Le 16 février à 18 h 30 l’Institut Néerlandais de Paris organise une présentation de deux projets sociaux du XIXe siècle: le «Familistère de Guise», grand «Palais social» en Picardie, construit à partir de 1859 par un industriel inspiré par le socialisme utopique de Fourier, et Veenhuizen, une colonie des pauvres de la Société de bienfaisance fondé à partir de 1823 dans la province de Drenthe, aux Pays-Bas. L’on croyait ainsi éradiquer la pauvreté et bâtir une société idéale où justice et bonheur seraient loi, grâce à la discipline, l’hygiène et le sacro-saint travail. Ces deux sites, qui ont été récemment habilités, font incontestablement partie du patrimoine social, paysager et immobilier de leur pays et attirent un nombre croissant de visiteurs en ce XXIe siècle. Là où le Familistère a pu s’imposer comme un modèle d’organisation de travail et de protection sociale, Veenhuizen, devenu établissement pénitentiaire, a su devenir un laboratoire de la rééducation et de l’humanisation de la peine. Les deux «laboratoires des utopies», l’un industriel et l’autre basé sur l’agriculture, pourront inspirer ceux qui agissent pour trouver des solutions pour les précaires d’aujourd’hui.

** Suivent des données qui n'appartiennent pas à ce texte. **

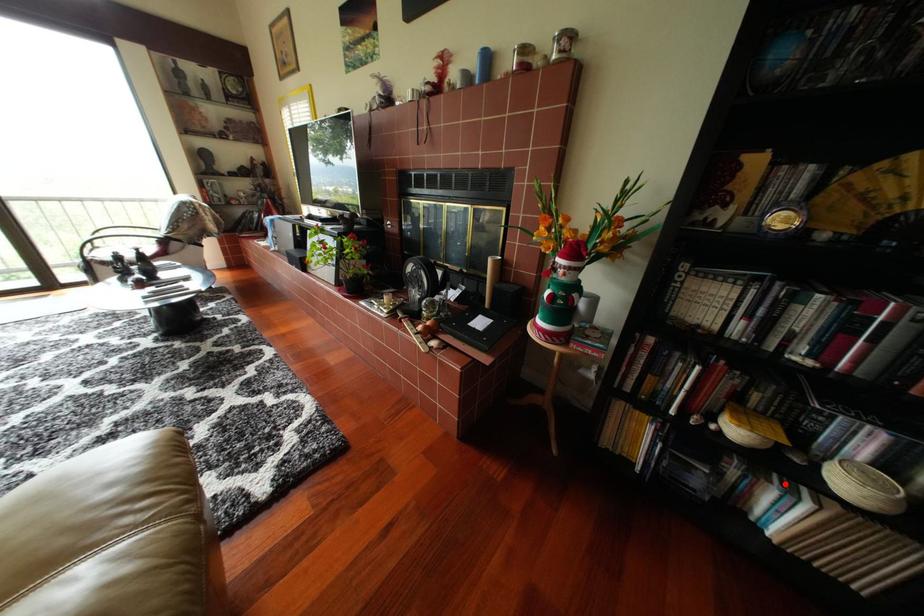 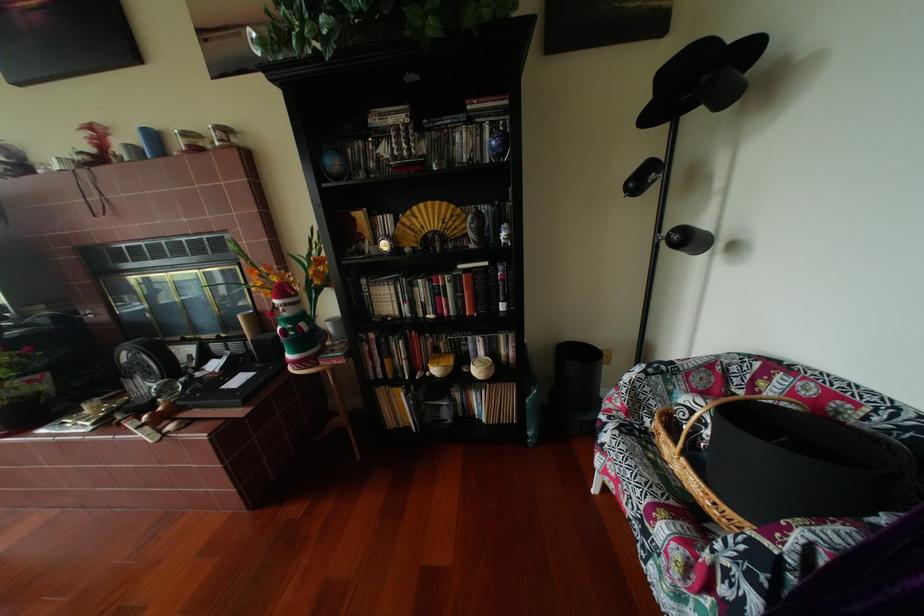 Question: I am providing you with two images of the same scene from different viewpoints. In image1, a red point is highlighted. Considering the same 3D point in image2, which of the following is correct?

Choices:
 (A) It is closer
 (B) It is farther

Answer: (B) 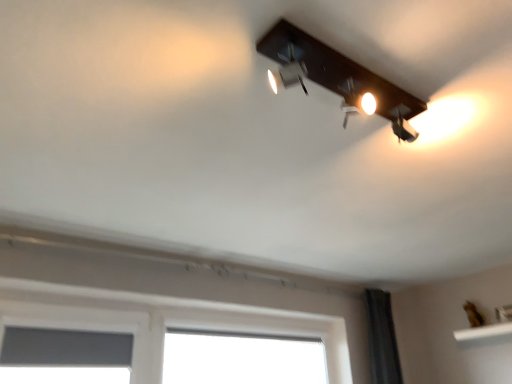 This screenshot has width=512, height=384. Find the location of `matte gray window screen at lower left`. matte gray window screen at lower left is located at coordinates (64, 348).

Measure the distance between point (x=108, y=333) and camera.

Point (x=108, y=333) is 2.34 meters away from camera.

What is the approximate width of matte gray window screen at lower left?

The width of matte gray window screen at lower left is 4.10 inches.

This screenshot has height=384, width=512. What do you see at coordinates (64, 348) in the screenshot? I see `matte gray window screen at lower left` at bounding box center [64, 348].

Locate an element on the screen. Image resolution: width=512 pixels, height=384 pixels. matte black light fixture at upper center is located at coordinates pos(338,78).

Describe the element at coordinates (338, 78) in the screenshot. I see `matte black light fixture at upper center` at that location.

Identify the location of matte gray window screen at lower left. This screenshot has width=512, height=384. (64, 348).

Considering the positions of objects matte gray window screen at lower left and matte black light fixture at upper center in the image provided, who is more to the left, matte gray window screen at lower left or matte black light fixture at upper center?

matte gray window screen at lower left is more to the left.

Who is more distant, matte gray window screen at lower left or matte black light fixture at upper center?

Positioned behind is matte gray window screen at lower left.

Which point is more distant from viewer, (55,329) or (380,115)?

The point (55,329) is behind.

From the image's perspective, who appears lower, matte gray window screen at lower left or matte black light fixture at upper center?

From the image's view, matte gray window screen at lower left is below.

From a real-world perspective, is matte gray window screen at lower left on top of matte black light fixture at upper center?

No.

Which object is thinner, matte gray window screen at lower left or matte black light fixture at upper center?

matte gray window screen at lower left.

Is matte gray window screen at lower left taller or shorter than matte black light fixture at upper center?

Clearly, matte gray window screen at lower left is taller compared to matte black light fixture at upper center.

Can you confirm if matte gray window screen at lower left is bigger than matte black light fixture at upper center?

Indeed, matte gray window screen at lower left has a larger size compared to matte black light fixture at upper center.

Is matte gray window screen at lower left not inside matte black light fixture at upper center?

matte gray window screen at lower left is positioned outside matte black light fixture at upper center.

Would you consider matte gray window screen at lower left to be distant from matte black light fixture at upper center?

That's right, there is a large distance between matte gray window screen at lower left and matte black light fixture at upper center.

Is matte gray window screen at lower left oriented towards matte black light fixture at upper center?

No, matte gray window screen at lower left is not facing towards matte black light fixture at upper center.

How many degrees apart are the facing directions of matte gray window screen at lower left and matte black light fixture at upper center?

The angular difference between matte gray window screen at lower left and matte black light fixture at upper center is 1.08 degrees.

Where is `window screen behind the matte black light fixture at upper center`? The width and height of the screenshot is (512, 384). window screen behind the matte black light fixture at upper center is located at coordinates (64, 348).

Which object is positioned more to the right, matte black light fixture at upper center or matte gray window screen at lower left?

Result: matte black light fixture at upper center is more to the right.

Is matte black light fixture at upper center in front of matte gray window screen at lower left?

Yes, it is in front of matte gray window screen at lower left.

Is point (369, 104) positioned behind point (62, 361)?

That is False.

From the image's perspective, relative to matte gray window screen at lower left, is matte black light fixture at upper center above or below?

Clearly, from the image's perspective, matte black light fixture at upper center is above matte gray window screen at lower left.

From a real-world perspective, is matte black light fixture at upper center on top of matte gray window screen at lower left?

Yes, from a real-world perspective, matte black light fixture at upper center is over matte gray window screen at lower left

Is matte black light fixture at upper center thinner than matte gray window screen at lower left?

No, matte black light fixture at upper center is not thinner than matte gray window screen at lower left.

Does matte black light fixture at upper center have a lesser height compared to matte gray window screen at lower left?

Yes.

Looking at the image, does matte black light fixture at upper center seem bigger or smaller compared to matte gray window screen at lower left?

In the image, matte black light fixture at upper center appears to be smaller than matte gray window screen at lower left.

Is matte black light fixture at upper center outside of matte gray window screen at lower left?

Absolutely, matte black light fixture at upper center is external to matte gray window screen at lower left.

Looking at this image, is matte black light fixture at upper center positioned far away from matte gray window screen at lower left?

Yes, matte black light fixture at upper center is far from matte gray window screen at lower left.

Does matte black light fixture at upper center turn towards matte gray window screen at lower left?

No, matte black light fixture at upper center is not turned towards matte gray window screen at lower left.

What's the angular difference between matte black light fixture at upper center and matte gray window screen at lower left's facing directions?

1.08 degrees separate the facing orientations of matte black light fixture at upper center and matte gray window screen at lower left.

At what (x,y) coordinates should I click in order to perform the action: click on lamp on the right of matte gray window screen at lower left. Please return your answer as a coordinate pair (x, y). Looking at the image, I should click on (338, 78).

The height and width of the screenshot is (384, 512). What are the coordinates of `window screen below the matte black light fixture at upper center (from the image's perspective)` in the screenshot? It's located at (64, 348).

Find the location of a particular element. The width and height of the screenshot is (512, 384). window screen that appears below the matte black light fixture at upper center (from a real-world perspective) is located at coordinates (64, 348). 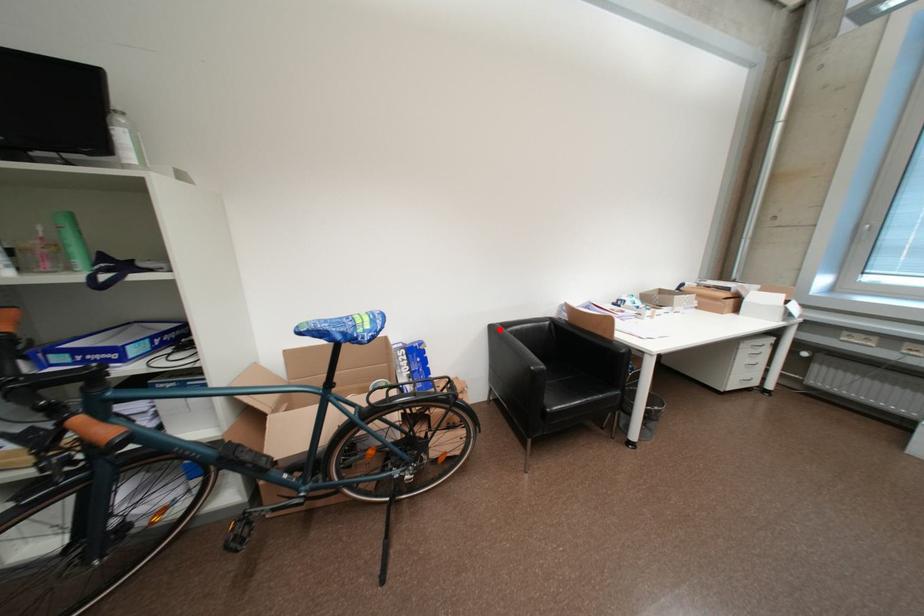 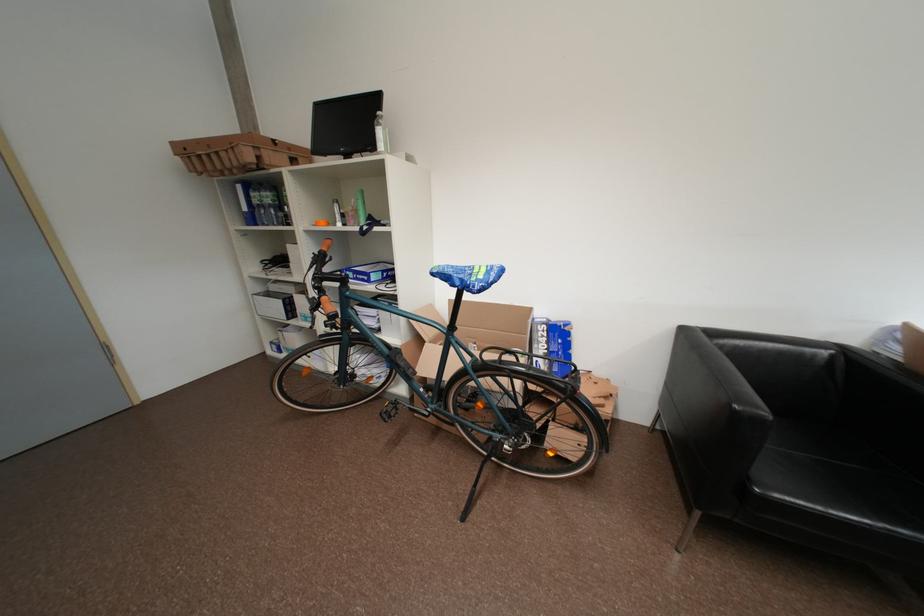 Question: I am providing you with two images of the same scene from different viewpoints. A red point is marked on the first image. Can you still see the location of the red point in image 2?

Choices:
 (A) Yes
 (B) No

Answer: (A)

Les intervenants seront Suzanna Jansen, auteur de Het pauperparadijs (Le Paradis des miséreux, 2008; voir le compte rendu publié par Dorien Kouijzer dans le n° 1 / 2009 de «Septentrion»), Frédéric Panni, conservateur en charge du Familistère de Guise, Michiel Gerding, historien officiel de la province de Drenthe. Le débat sera animé par Antoine Bevort, professeur de sociologie au Conservatoire national des arts et métiers.